How much difference does it make? Notes on understanding, using, and calculating effect sizes for schools
A good way of presenting differences between groups or changes over time in test scores or other measures is by ‘effect sizes’, which allow us to compare things happening in different classes, schools or subjects regardless of how they are measured. This booklet is designed to help school staff to understand and use effect sizes, and includes handy tips and warnings as well as useful tables to calculate effect size values from change scores on standardised tests.
Author(s): Ian Schagen, Research Division, Ministry of Education and Edith Hodgen, NZCER.

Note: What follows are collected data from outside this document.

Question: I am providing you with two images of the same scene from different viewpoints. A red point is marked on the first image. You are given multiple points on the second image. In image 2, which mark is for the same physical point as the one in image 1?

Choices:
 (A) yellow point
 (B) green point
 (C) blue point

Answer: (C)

Date Published: March 2009
This report is available as a download (please refer to the 'Downloads' inset box). To view the individual chapters please refer to the 'Sections' inset box.
Section 1: Introduction
Suppose you tested a class in a topic and then gave them some kind of learning experience before testing them again, and on average their scores increased by 12 points. Another teacher in another school using a different test and another learning experience found a rise in scores of 25 points on average. How would you try to judge which was the better learning experience, in terms of improvement in scores?

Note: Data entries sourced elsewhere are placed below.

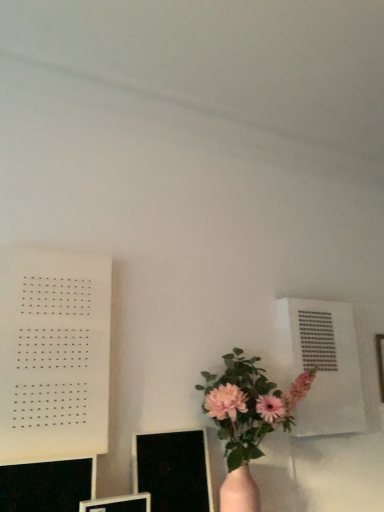 Locate an element on the screen. This screenshot has width=384, height=512. black glossy computer monitor at lower center, acting as the first computer monitor starting from the right is located at coordinates click(173, 470).

I want to click on matte black monitor at lower left, the 2th computer monitor from the left, so click(x=118, y=504).

From the image's perspective, is white paper at left under black glossy computer monitor at lower left, the first computer monitor viewed from the left?

No.

Is white paper at left situated inside black glossy computer monitor at lower left, the first computer monitor viewed from the left, or outside?

white paper at left is not inside black glossy computer monitor at lower left, the first computer monitor viewed from the left, it's outside.

Find the location of `the 2nd computer monitor positioned below the white paper at left (from a real-world perspective)`. the 2nd computer monitor positioned below the white paper at left (from a real-world perspective) is located at coordinates (47, 485).

Considering the sizes of objects pink matte vase at lower center and matte black monitor at lower left, the 2th computer monitor from the left, in the image provided, who is wider, pink matte vase at lower center or matte black monitor at lower left, the 2th computer monitor from the left,?

Wider between the two is pink matte vase at lower center.

You are a GUI agent. You are given a task and a screenshot of the screen. Output one action in this format:
    pyautogui.click(x=<x>, y=<y>)
    Task: Click on the houseplant lying on the right of matte black monitor at lower left, marked as the second computer monitor in a right-to-left arrangement
    The height and width of the screenshot is (512, 384).
    Given the screenshot: What is the action you would take?
    pyautogui.click(x=247, y=421)

Is pink matte vase at lower center oriented away from matte black monitor at lower left, the 2th computer monitor from the left?

No.

Does pink matte vase at lower center appear on the right side of matte black monitor at lower left, the 2th computer monitor from the left?

Correct, you'll find pink matte vase at lower center to the right of matte black monitor at lower left, the 2th computer monitor from the left.

Measure the distance between matte black monitor at lower left, the 2th computer monitor from the left, and black glossy computer monitor at lower left, the first computer monitor viewed from the left.

matte black monitor at lower left, the 2th computer monitor from the left, and black glossy computer monitor at lower left, the first computer monitor viewed from the left, are 14.30 centimeters apart.

Is black glossy computer monitor at lower left, the first computer monitor viewed from the left, at the back of matte black monitor at lower left, the 2th computer monitor from the left?

No, matte black monitor at lower left, the 2th computer monitor from the left,'s orientation is not away from black glossy computer monitor at lower left, the first computer monitor viewed from the left.

Is matte black monitor at lower left, the 2th computer monitor from the left, in front of black glossy computer monitor at lower left, which is the third computer monitor in right-to-left order?

No, matte black monitor at lower left, the 2th computer monitor from the left, is further to the viewer.

From a real-world perspective, which is physically above, matte black monitor at lower left, marked as the second computer monitor in a right-to-left arrangement, or pink matte vase at lower center?

From a 3D spatial view, pink matte vase at lower center is above.

Does matte black monitor at lower left, the 2th computer monitor from the left, touch pink matte vase at lower center?

There is a gap between matte black monitor at lower left, the 2th computer monitor from the left, and pink matte vase at lower center.

From the image's perspective, would you say matte black monitor at lower left, marked as the second computer monitor in a right-to-left arrangement, is shown under pink matte vase at lower center?

Yes, from the image's perspective, matte black monitor at lower left, marked as the second computer monitor in a right-to-left arrangement, is beneath pink matte vase at lower center.

Is black glossy computer monitor at lower left, which is the third computer monitor in right-to-left order, far away from black glossy computer monitor at lower center, acting as the first computer monitor starting from the right?

black glossy computer monitor at lower left, which is the third computer monitor in right-to-left order, is near black glossy computer monitor at lower center, acting as the first computer monitor starting from the right, not far away.

How many degrees apart are the facing directions of black glossy computer monitor at lower left, the first computer monitor viewed from the left, and black glossy computer monitor at lower center, acting as the first computer monitor starting from the right?

The facing directions of black glossy computer monitor at lower left, the first computer monitor viewed from the left, and black glossy computer monitor at lower center, acting as the first computer monitor starting from the right, are 0.002 degrees apart.

Is black glossy computer monitor at lower left, the first computer monitor viewed from the left, bigger or smaller than black glossy computer monitor at lower center, acting as the first computer monitor starting from the right?

Clearly, black glossy computer monitor at lower left, the first computer monitor viewed from the left, is smaller in size than black glossy computer monitor at lower center, acting as the first computer monitor starting from the right.

Visually, is black glossy computer monitor at lower left, the first computer monitor viewed from the left, positioned to the left or to the right of black glossy computer monitor at lower center, which appears as the 3th computer monitor when viewed from the left?

From the image, it's evident that black glossy computer monitor at lower left, the first computer monitor viewed from the left, is to the left of black glossy computer monitor at lower center, which appears as the 3th computer monitor when viewed from the left.

Between pink matte vase at lower center and black glossy computer monitor at lower left, which is the third computer monitor in right-to-left order, which one has smaller size?

With smaller size is black glossy computer monitor at lower left, which is the third computer monitor in right-to-left order.

Would you say pink matte vase at lower center is outside black glossy computer monitor at lower left, which is the third computer monitor in right-to-left order?

pink matte vase at lower center lies outside black glossy computer monitor at lower left, which is the third computer monitor in right-to-left order,'s area.

Considering their positions, is pink matte vase at lower center located in front of or behind black glossy computer monitor at lower left, the first computer monitor viewed from the left?

pink matte vase at lower center is behind black glossy computer monitor at lower left, the first computer monitor viewed from the left.

Which is behind, point (252, 483) or point (81, 492)?

The point (252, 483) is behind.

Is white paper at left facing towards black glossy computer monitor at lower center, acting as the first computer monitor starting from the right?

No, white paper at left is not turned towards black glossy computer monitor at lower center, acting as the first computer monitor starting from the right.

Is white paper at left positioned beyond the bounds of black glossy computer monitor at lower center, acting as the first computer monitor starting from the right?

Yes, white paper at left is outside of black glossy computer monitor at lower center, acting as the first computer monitor starting from the right.

In the scene shown: Does white paper at left have a lesser width compared to black glossy computer monitor at lower center, acting as the first computer monitor starting from the right?

No.

From a real-world perspective, is white paper at left on black glossy computer monitor at lower center, acting as the first computer monitor starting from the right?

Yes, from a real-world perspective, white paper at left is above black glossy computer monitor at lower center, acting as the first computer monitor starting from the right.

Which computer monitor is the 2nd one when counting from the front of the white paper at left? Please provide its 2D coordinates.

[(47, 485)]

Where is `houseplant behind the matte black monitor at lower left, the 2th computer monitor from the left`? This screenshot has width=384, height=512. houseplant behind the matte black monitor at lower left, the 2th computer monitor from the left is located at coordinates (247, 421).

Which object lies nearer to the anchor point black glossy computer monitor at lower center, acting as the first computer monitor starting from the right, white paper at left or pink matte vase at lower center?

The object closer to black glossy computer monitor at lower center, acting as the first computer monitor starting from the right, is pink matte vase at lower center.

Which object lies further to the anchor point black glossy computer monitor at lower left, the first computer monitor viewed from the left, black glossy computer monitor at lower center, which appears as the 3th computer monitor when viewed from the left, or pink matte vase at lower center?

Based on the image, pink matte vase at lower center appears to be further to black glossy computer monitor at lower left, the first computer monitor viewed from the left.

Considering their positions, is black glossy computer monitor at lower center, acting as the first computer monitor starting from the right, positioned closer to white paper at left than black glossy computer monitor at lower left, which is the third computer monitor in right-to-left order?

black glossy computer monitor at lower left, which is the third computer monitor in right-to-left order, is positioned closer to the anchor white paper at left.

Estimate the real-world distances between objects in this image. Which object is closer to matte black monitor at lower left, the 2th computer monitor from the left, white paper at left or black glossy computer monitor at lower center, acting as the first computer monitor starting from the right?

Among the two, black glossy computer monitor at lower center, acting as the first computer monitor starting from the right, is located nearer to matte black monitor at lower left, the 2th computer monitor from the left.

When comparing their distances from pink matte vase at lower center, does matte black monitor at lower left, marked as the second computer monitor in a right-to-left arrangement, or black glossy computer monitor at lower left, which is the third computer monitor in right-to-left order, seem closer?

matte black monitor at lower left, marked as the second computer monitor in a right-to-left arrangement, lies closer to pink matte vase at lower center than the other object.

Which object lies further to the anchor point white paper at left, pink matte vase at lower center or matte black monitor at lower left, marked as the second computer monitor in a right-to-left arrangement?

pink matte vase at lower center is further to white paper at left.

From the image, which object appears to be farther from black glossy computer monitor at lower left, which is the third computer monitor in right-to-left order, matte black monitor at lower left, marked as the second computer monitor in a right-to-left arrangement, or pink matte vase at lower center?

The object further to black glossy computer monitor at lower left, which is the third computer monitor in right-to-left order, is pink matte vase at lower center.

Which object lies nearer to the anchor point pink matte vase at lower center, black glossy computer monitor at lower center, which appears as the 3th computer monitor when viewed from the left, or matte black monitor at lower left, marked as the second computer monitor in a right-to-left arrangement?

black glossy computer monitor at lower center, which appears as the 3th computer monitor when viewed from the left, is positioned closer to the anchor pink matte vase at lower center.

Locate an element on the screen. The image size is (384, 512). computer monitor between matte black monitor at lower left, marked as the second computer monitor in a right-to-left arrangement, and pink matte vase at lower center, in the horizontal direction is located at coordinates click(x=173, y=470).

Locate an element on the screen. computer monitor that lies between white paper at left and black glossy computer monitor at lower center, which appears as the 3th computer monitor when viewed from the left, from top to bottom is located at coordinates (47, 485).

Image resolution: width=384 pixels, height=512 pixels. What are the coordinates of `computer monitor located between black glossy computer monitor at lower left, the first computer monitor viewed from the left, and black glossy computer monitor at lower center, which appears as the 3th computer monitor when viewed from the left, in the left-right direction` in the screenshot? It's located at (118, 504).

Well, you can't just compare the changes in scores because they're based on totally different tests. Let's say the first test was out of 30 and the second out of 100 - even that doesn't help us because we don't know the spread of scores, or any way of mapping the results on one test into results on the other. It's as if every time we drove a car the speed came up in different units: kilometres per hour, then feet per second, then poles per fortnight. Not very useful.

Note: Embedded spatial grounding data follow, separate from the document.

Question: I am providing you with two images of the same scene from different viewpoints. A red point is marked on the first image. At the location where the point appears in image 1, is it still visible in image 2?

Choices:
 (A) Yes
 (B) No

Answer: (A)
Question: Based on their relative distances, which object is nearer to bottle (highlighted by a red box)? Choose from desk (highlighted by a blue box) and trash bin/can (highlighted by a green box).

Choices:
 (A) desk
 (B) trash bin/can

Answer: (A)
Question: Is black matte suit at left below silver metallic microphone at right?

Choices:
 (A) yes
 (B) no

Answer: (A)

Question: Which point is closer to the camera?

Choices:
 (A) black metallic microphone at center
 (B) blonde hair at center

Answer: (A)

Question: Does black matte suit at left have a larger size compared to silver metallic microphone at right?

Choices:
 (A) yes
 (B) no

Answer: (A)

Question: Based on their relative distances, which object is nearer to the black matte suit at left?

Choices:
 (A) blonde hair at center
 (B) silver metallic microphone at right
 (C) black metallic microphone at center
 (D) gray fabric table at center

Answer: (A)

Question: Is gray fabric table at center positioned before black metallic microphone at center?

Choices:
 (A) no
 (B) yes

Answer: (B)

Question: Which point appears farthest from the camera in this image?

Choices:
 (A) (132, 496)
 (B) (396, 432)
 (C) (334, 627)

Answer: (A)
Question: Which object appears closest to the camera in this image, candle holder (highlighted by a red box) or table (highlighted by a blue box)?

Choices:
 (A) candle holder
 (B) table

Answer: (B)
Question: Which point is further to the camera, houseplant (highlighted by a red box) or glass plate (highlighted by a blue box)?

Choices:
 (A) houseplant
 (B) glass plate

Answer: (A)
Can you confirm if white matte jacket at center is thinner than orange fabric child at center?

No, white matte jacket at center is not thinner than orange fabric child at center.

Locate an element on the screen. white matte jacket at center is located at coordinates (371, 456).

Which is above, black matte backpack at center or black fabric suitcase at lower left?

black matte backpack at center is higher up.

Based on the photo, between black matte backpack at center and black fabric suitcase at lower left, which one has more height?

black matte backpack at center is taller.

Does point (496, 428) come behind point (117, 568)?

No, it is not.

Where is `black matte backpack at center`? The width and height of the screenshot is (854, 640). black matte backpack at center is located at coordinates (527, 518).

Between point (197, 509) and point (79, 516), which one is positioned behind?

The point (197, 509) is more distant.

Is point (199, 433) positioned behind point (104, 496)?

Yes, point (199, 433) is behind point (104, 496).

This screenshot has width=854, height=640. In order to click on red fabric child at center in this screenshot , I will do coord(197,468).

One of the important aspects of any test is the amount of "spread" in the scores it usually produces, and a conventional way of measuring this is the "standard deviation" (often called SD for short). Many test scores have a hump- or lump- or bell-shaped distribution, with most students scoring in the middle, and fewer scoring very high or low. The theoretical distribution usually known as the "normal distribution" often describes test scores well. This diagram shows what the standard deviation looks like for an idealised test with a "bell-shaped" or normal distribution of scores.
When scores have a distribution like this, 68 percent of the scores lie within one standard deviation of the mean, and 95 percent lie within two standard deviations of the mean. Almost all scores lie within three standard deviations of the mean.
This standard deviation measure is a good way of comparing the spreads of different tests and hence getting a direct comparison of what are sometimes called "change scores". A change score is the difference between two test scores, usually for the same kind of test taken at different times. A change score is a way to measure progress.
There are actually two ways of getting a new measure from the test scores; one that is easier to compare in a meaningful way:
- "Standardise" each test to have the same mean and standard deviation, so that you can compare score changes directly. For example, "IQ" tests tend to all have mean 100 and standard deviation 15; international studies (such as PISA and TIMSS) go for mean 500 and standard deviation 100.
- Divide the change score, or difference between scores over time, T2 - T1, for each test by the standard deviation to get a fraction which is independent of the test used - we shall call this fraction an "effect size".
In this paper we focus on the second approach and try to show how to calculate, use and understand effect sizes in a variety of contexts. By using effect sizes we should be able to do the following:
- investigate differences between groups of students on a common scale (like using kilometres/hour all the time)
- see how much change a particular teaching approach makes, again on a common scale
- compare the effects of different approaches in different schools and classrooms
- know about the uncertainty in our estimates of differences or changes, and whether these are likely to be real or spurious.
- The standard deviation is a measure of the average spread of scores about the mean (average) score; almost all scores lie within three standard deviations of the mean.
- An effect size is a measure that is independent of the original units of measurement; it can be a useful way to measure how much effect a treatment or intervention had.
Back to our example. Let's assume we know the following and we'll worry about how to get the standard deviation values later:
Class A: Test standard deviation = 10; average change in scores = 12; effect size = 1.2.
Class B: Test standard deviation = 30; average change in scores = 25; effect size = 0.83.
From these results we might be able to assume that there has been more progress in Class A than in Class B - but how do we know that this apparent difference is real, and not just due to random variations in the data?
So far we have introduced effect sizes and shown how they can be handy ways of comparing differences across different measuring instruments, but this now raises a number of questions, including:
- How do we estimate the standard deviation of the test, to divide the change score by?
- What other comparisons can we do using effect sizes?
- How do we estimate the uncertainty in our effect size calculations?
- How do we know that differences between effect sizes are real?
- How big should an effect size be to be "educationally meaningful"?
- What are the cautions and caveats in using effect sizes?
- How easy is it to calculate an effect size for New Zealand standardised tests?
- To compare progress over time on the same test (most common use).
- To compare results measured on different tests.
- To compare different groups doing the same test (least common use).